▸ Aim of the task: Repeat nothing but the line containing "Kontakt (564, 193)" and the lines that follow it, up to and including the last line of the data below.

[Stored records]
────────
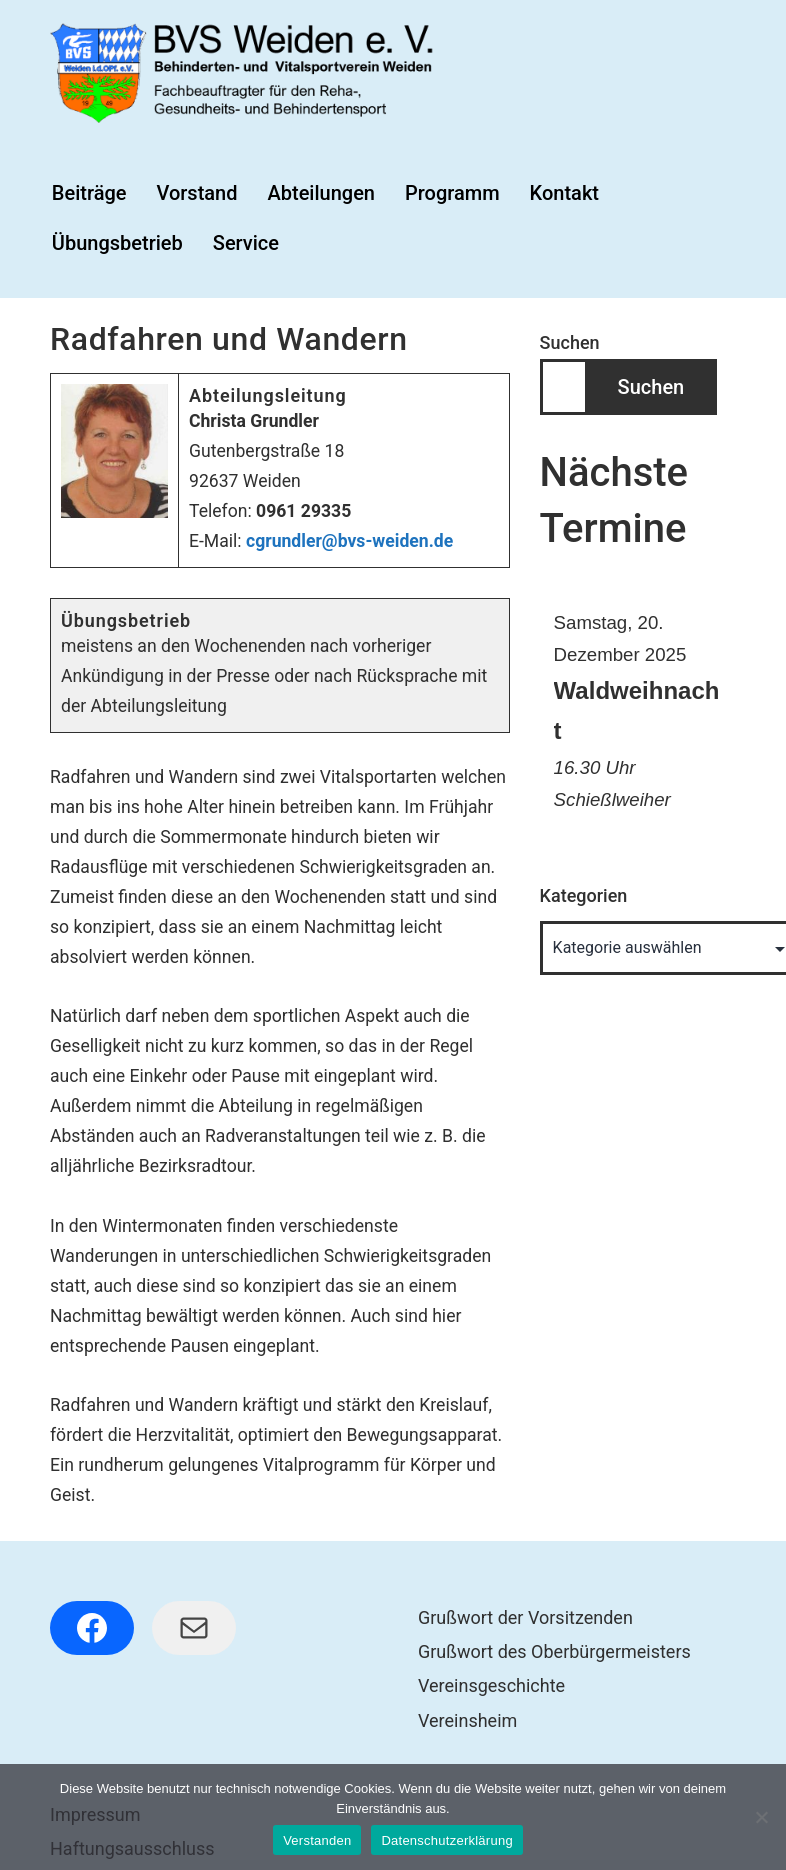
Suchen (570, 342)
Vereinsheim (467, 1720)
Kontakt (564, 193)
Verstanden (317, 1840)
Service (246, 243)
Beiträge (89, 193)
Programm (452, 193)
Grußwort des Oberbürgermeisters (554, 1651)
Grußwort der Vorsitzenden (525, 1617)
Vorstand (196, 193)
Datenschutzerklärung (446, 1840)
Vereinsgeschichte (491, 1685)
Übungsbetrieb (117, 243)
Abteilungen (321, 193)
────────
▸ Expected output:
Kontakt (564, 193)
Verstanden (317, 1840)
Service (246, 243)
Beiträge (89, 193)
Programm (452, 193)
Grußwort des Oberbürgermeisters (554, 1651)
Grußwort der Vorsitzenden (525, 1617)
Vorstand (196, 193)
Datenschutzerklärung (446, 1840)
Vereinsgeschichte (491, 1685)
Übungsbetrieb (117, 243)
Abteilungen (321, 193)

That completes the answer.